◆ Exercise prompt ◆
The output should match, line for line, the records from the line containing "is the capital" through the line containing "Control Panel", with every picture left out.

[Dataset entries]
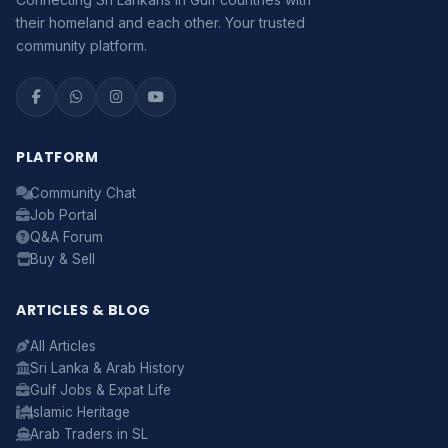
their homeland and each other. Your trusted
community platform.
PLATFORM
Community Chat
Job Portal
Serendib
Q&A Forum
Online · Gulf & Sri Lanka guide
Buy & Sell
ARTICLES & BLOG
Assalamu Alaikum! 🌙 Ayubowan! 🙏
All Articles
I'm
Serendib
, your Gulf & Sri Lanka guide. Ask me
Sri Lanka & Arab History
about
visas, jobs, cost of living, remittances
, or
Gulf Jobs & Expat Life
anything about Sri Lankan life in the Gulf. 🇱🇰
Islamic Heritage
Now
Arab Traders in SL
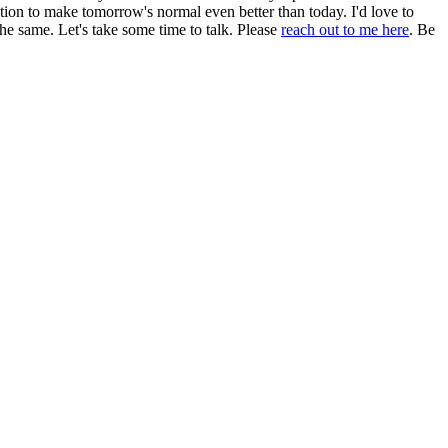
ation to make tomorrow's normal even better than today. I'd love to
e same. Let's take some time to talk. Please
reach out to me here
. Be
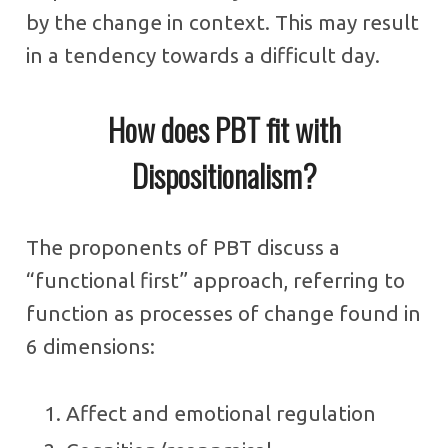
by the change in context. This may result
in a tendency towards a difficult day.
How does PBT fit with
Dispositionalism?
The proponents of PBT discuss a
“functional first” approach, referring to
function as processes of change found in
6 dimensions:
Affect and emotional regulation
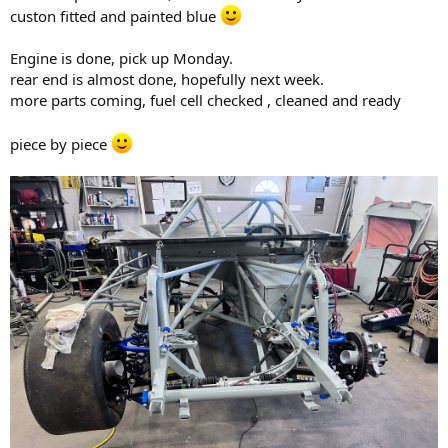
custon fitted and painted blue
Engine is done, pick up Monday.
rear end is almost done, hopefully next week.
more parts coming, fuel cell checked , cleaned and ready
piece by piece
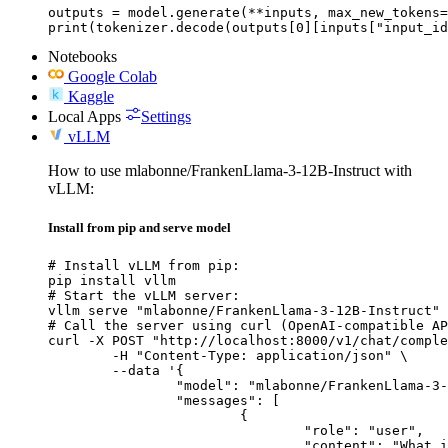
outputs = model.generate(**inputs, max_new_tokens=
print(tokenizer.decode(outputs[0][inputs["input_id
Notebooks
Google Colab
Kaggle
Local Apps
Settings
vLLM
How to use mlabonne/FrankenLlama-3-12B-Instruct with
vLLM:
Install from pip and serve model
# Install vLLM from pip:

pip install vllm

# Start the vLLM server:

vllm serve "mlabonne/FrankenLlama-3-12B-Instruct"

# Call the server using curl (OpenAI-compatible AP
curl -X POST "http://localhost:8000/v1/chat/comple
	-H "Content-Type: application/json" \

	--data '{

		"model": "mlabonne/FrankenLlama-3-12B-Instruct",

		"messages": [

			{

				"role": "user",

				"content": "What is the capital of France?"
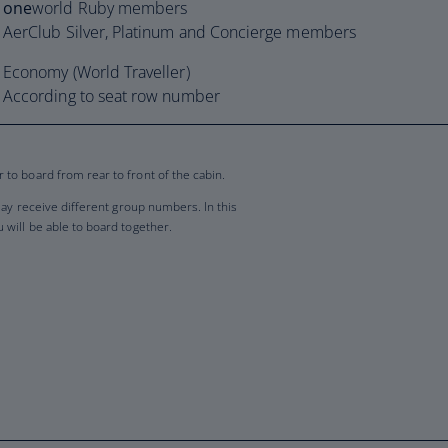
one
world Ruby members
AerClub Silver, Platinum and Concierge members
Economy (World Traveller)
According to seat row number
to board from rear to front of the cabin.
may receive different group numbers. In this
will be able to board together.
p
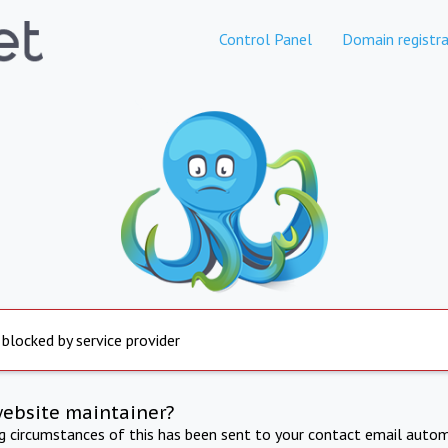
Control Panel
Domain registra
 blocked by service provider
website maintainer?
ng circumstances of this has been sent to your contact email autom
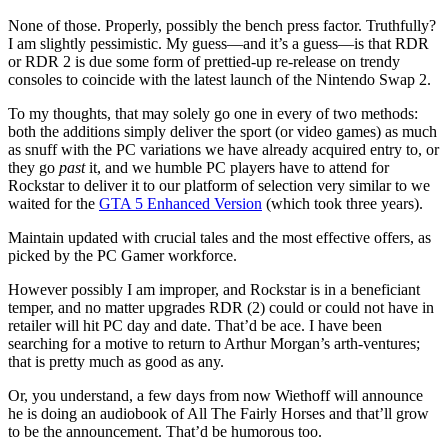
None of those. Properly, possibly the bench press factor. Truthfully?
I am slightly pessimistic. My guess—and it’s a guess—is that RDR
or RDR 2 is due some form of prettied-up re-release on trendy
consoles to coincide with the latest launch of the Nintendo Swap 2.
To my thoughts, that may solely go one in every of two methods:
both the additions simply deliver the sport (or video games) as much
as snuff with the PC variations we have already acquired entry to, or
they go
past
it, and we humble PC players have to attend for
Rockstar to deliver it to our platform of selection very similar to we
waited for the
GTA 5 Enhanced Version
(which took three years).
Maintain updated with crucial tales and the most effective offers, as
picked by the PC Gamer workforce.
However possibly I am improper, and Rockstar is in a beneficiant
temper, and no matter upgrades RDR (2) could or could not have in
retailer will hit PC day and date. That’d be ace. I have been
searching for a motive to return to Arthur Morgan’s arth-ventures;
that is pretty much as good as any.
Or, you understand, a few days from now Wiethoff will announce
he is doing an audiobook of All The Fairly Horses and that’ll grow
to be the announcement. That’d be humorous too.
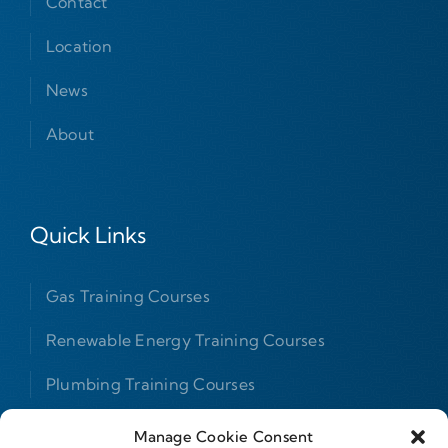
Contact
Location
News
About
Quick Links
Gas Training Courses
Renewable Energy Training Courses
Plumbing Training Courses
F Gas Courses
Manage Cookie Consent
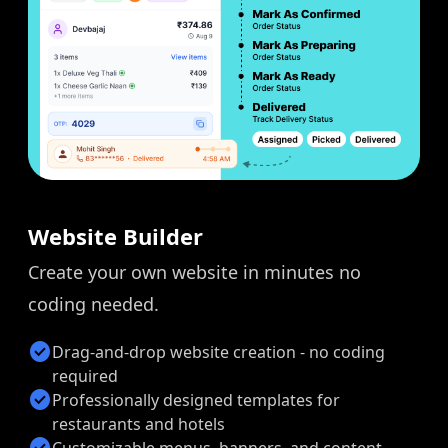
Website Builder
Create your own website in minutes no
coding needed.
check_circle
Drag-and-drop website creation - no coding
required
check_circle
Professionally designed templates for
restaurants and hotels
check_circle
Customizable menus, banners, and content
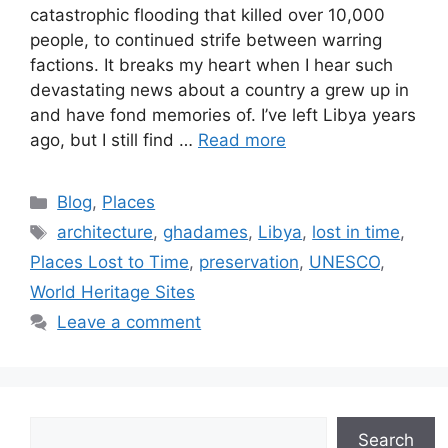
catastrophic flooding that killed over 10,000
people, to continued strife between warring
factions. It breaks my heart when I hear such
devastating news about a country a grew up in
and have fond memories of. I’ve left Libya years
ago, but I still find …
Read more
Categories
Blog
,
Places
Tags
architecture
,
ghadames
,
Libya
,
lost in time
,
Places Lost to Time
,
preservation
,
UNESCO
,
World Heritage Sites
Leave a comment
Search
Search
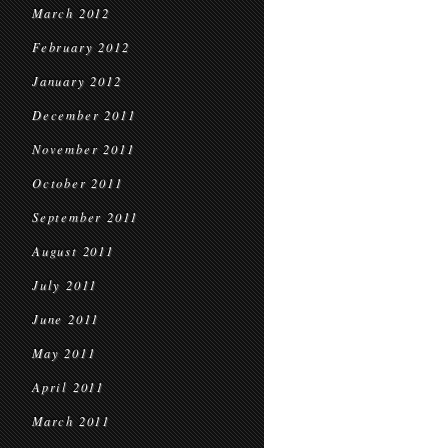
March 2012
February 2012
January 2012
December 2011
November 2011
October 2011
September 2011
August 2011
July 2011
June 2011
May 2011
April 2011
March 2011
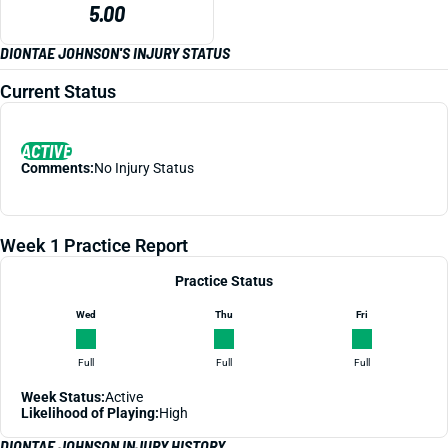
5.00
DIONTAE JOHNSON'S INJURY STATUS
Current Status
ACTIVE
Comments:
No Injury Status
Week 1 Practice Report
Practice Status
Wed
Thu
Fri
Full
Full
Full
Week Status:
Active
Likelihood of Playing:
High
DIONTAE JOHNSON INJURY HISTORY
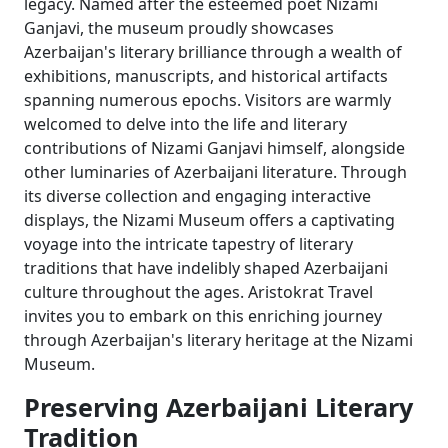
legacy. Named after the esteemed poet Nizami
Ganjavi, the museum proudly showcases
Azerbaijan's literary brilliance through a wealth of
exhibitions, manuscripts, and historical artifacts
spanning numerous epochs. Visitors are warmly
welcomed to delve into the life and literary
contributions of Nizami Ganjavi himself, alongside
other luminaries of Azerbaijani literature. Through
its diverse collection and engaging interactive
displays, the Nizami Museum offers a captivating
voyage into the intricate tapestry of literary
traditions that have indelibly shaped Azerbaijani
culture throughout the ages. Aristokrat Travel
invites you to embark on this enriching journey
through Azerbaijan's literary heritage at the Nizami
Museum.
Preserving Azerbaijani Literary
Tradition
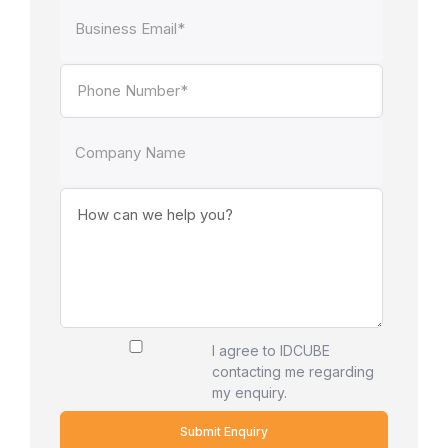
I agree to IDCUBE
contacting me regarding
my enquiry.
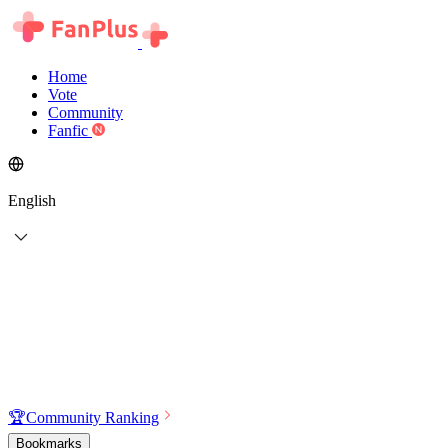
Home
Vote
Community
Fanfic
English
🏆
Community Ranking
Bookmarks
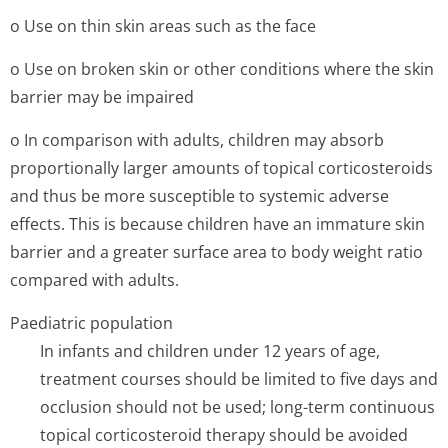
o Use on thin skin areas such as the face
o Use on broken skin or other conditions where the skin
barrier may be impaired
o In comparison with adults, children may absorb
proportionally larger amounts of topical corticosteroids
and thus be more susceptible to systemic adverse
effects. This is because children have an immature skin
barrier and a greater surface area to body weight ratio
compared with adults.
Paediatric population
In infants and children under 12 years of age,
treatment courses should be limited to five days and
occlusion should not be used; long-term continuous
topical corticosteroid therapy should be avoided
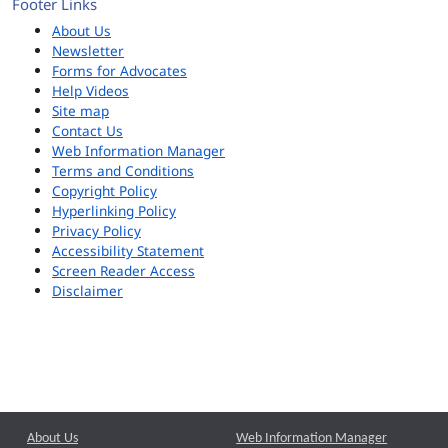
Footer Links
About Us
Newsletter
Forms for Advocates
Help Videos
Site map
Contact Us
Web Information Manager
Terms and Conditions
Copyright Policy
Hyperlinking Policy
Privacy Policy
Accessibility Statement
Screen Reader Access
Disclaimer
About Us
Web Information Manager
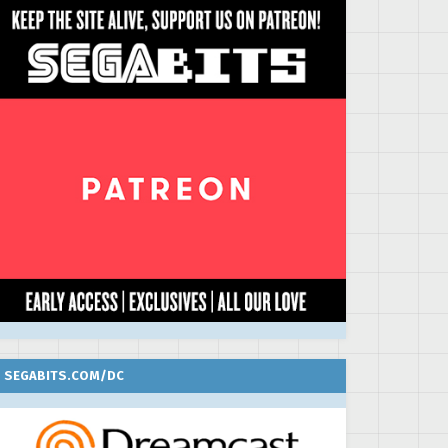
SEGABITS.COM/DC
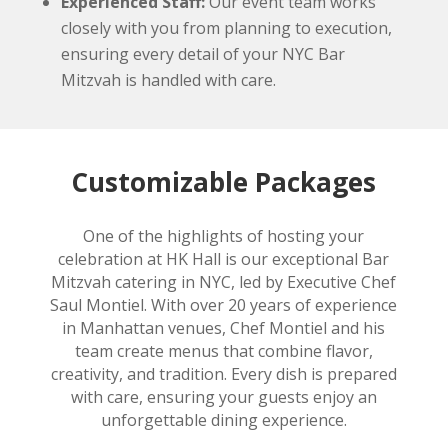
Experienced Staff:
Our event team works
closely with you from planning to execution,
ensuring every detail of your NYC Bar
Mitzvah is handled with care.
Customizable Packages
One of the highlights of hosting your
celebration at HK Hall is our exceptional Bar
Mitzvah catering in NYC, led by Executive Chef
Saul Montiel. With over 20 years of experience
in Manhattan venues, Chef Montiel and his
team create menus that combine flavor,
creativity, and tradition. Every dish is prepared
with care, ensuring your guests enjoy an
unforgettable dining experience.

◆ Result ◆
				"content": "What is the capital of France?"
one
world Ruby members
AerClub Silver, Platinum and Concierge members
Economy (World Traveller)
According to seat row number
to board from rear to front of the cabin.
may receive different group numbers. In this
will be able to board together.
p
Control Panel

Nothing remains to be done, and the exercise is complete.